E con questo fanno 499.
499 volte Cose Nostre e cose nostre, giusto un passo prima del fatidico numero 500 che scoccherà alla ripresa, subito dopo le vacanze e che suggellerà il raggiungimento di un traguardo importante e il trampolino per continuare slancio e storia, andando a seguire un arco temporale del quale conosciamo la data d’inizio – marzo 1972 – ma, per fortuna, solo la proiezione in un futuro che pare davvero senza confini.
Bellissimo.
In attesa di regalarvi qualcosa di speciale alla ripresa, giunga a tutti voi l’augurio di buone vacanze: che siano soprattutto vacanze buone e che il tempo della sospensione serva per ritrovarsi e ritrovarci, magari staccandoci almeno per un po’ da quegli stupidi schermetti che ci obbligano ad essere sempre connessi, reperibili sempre, obbligandoci più ad una vita di emoticon che di emozioni vere.
Sarà che con questo denuncio tutto il mio animo da reduce sessantottino, ma rispolvero uno slogan utopico di allora: “fermate il mondo, voglio scendere”. La tentazione di ritrovare la libertà disconnettendosi è forte. So che ormai non è più possibile attuare la rinuncia, pena l’essere assimilato al peggiore degli asociali o, nella migliore delle ipotesi, come un novello eremita, per lo meno che ci venga garantito un periodo sabbatico dai social, privo di pollici alzati o versi, privo di insulsi e infantili messaggi fatti di faccine e faccione.
Per almeno quindici giorni l’anno vorrei che fossimo liberi di rifugiarci in una cosa ormai assolutamente inapplicabile e introvabile: uno spazio intimo, pronti ad ascoltare null’altro che se stessi e chi ci sta accanto, resistendo al richiamo di dare una sbirciatina, anche una sola allo schermetto.
Che sia mare o montagna, o una digressione appena dietro l’angolo, proprio non importa: speso per tutti noi sia il tempo per ricaricarci attraverso la ricerca di qualcosa che non sia soltanto “usa e getta”, ma che abbia profondità.
Questa società nella quale siamo costretti a vivere ha ben poco di quanto sognavamo e speravamo.
Sparita ogni certezza e garanzia, siamo solo più ciò che il mercato ci concede d’essere, ed è ben poca cosa.
In più dobbiamo fare i conti con la paura che d’improvviso lacera e attanaglia, che nel giro di pochi anni ha ridotto lo spazio planetario in cui sembravamo poterci muovere incuranti e senza tema.
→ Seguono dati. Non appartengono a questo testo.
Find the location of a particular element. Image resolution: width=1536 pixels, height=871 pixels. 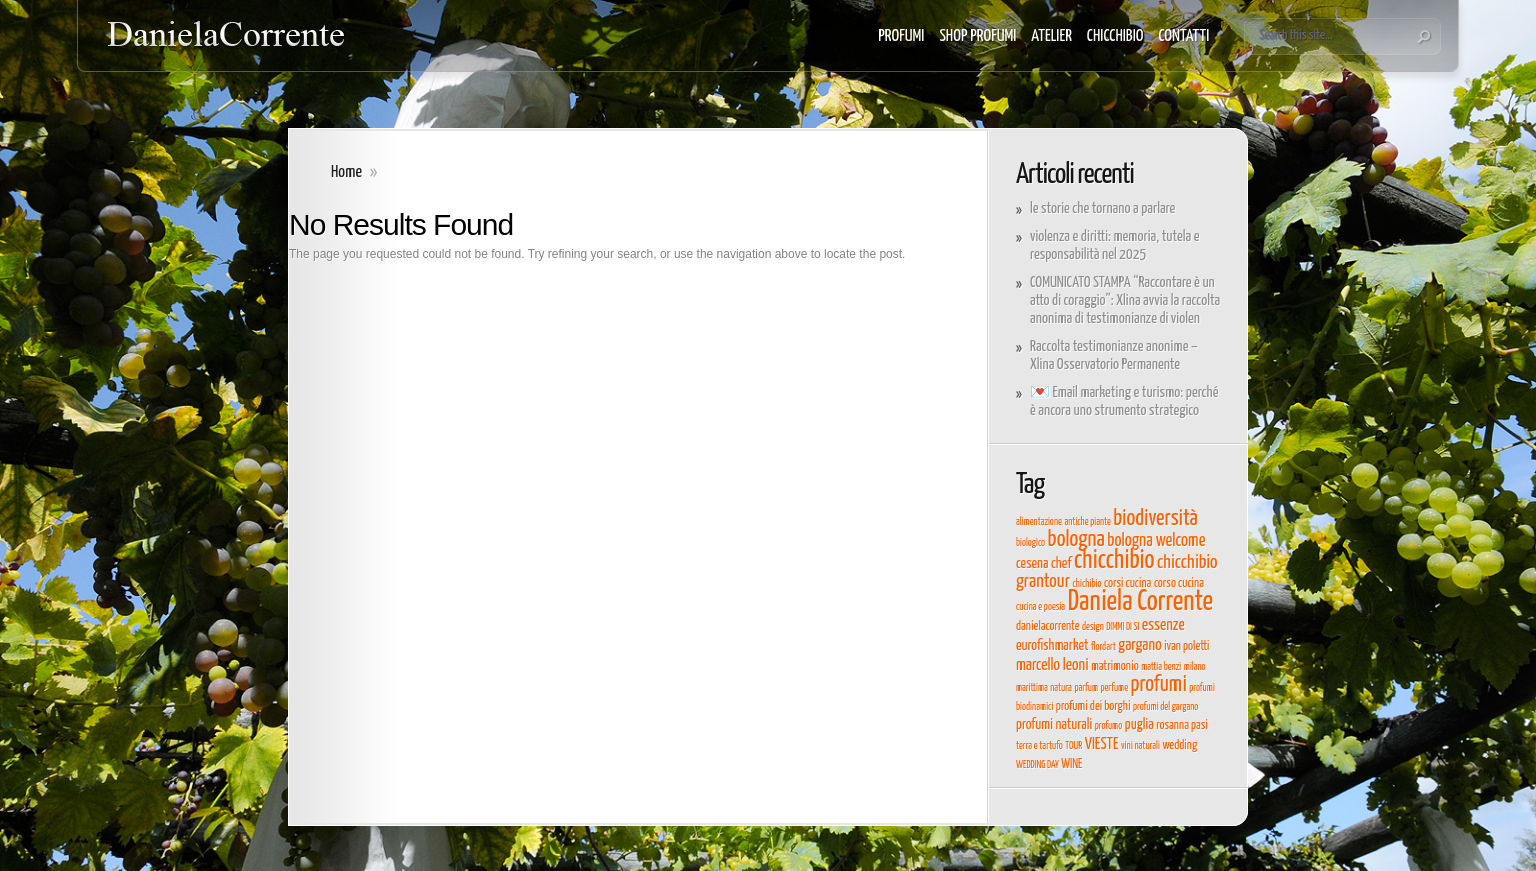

Ancor più dopo i fatti di Piazza San Carlo ogni luogo e ogni assembramento preoccupa e, anche se più che plausibile, non è un bel segno quello che ci viene dalle norme di controllo restrittive impartite di recente e che vanno a mortificare tante delle iniziative estive.
Decisamente non è un bel momento, né economico, né politico, né sociale.
Le tensioni sono tante e le idee troppo poche.
Ecco perché propendo per un tempo sospeso, dove ci si riappropri di un’intimità troppo spesso violata, prima d’essere nuovamente avvolti dal turbine, dal frullatore che riduce ogni giornata ad una marmellata indistinta, con giorni sempre uguali, caratterizzati da eretismo e iperattivismo sterile.
La risposta a domande filosofiche essenziali – chi siamo, dove andiamo…- presuppone oggi una sola risposta: boh?! Ci dibattiamo come pesci nella rete, ci pare di viaggiare a velocità doppia di chi ci ha preceduto e spesso siamo fermi, catalizzati da uno stupido schermetto che ci vincola e dispone di noi. Prigionieri d’esser liberi , o meglio, liberi d’essere prigionieri, autoincaprettati dalla assurda malìa di poter controllare e dominare tutto.
Fuggire, ascoltare il silenzio, perdersi nella musica o nell’incanto della natura, questo spero e voglio per tutti noi.
Che possiate tornare a coltivare e fare dei bei sogni.
Al resto penseremo al ritorno, quando “tristezza e noia recheran l’ore”.